** WORK ITEM **
Count the lines below that contain the word "Handlowe" and give only that number.
----------
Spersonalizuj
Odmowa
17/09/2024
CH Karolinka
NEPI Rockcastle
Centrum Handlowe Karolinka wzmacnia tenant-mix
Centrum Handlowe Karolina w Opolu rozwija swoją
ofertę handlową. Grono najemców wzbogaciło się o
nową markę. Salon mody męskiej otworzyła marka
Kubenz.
----------
** YOUR SOLUTION **
2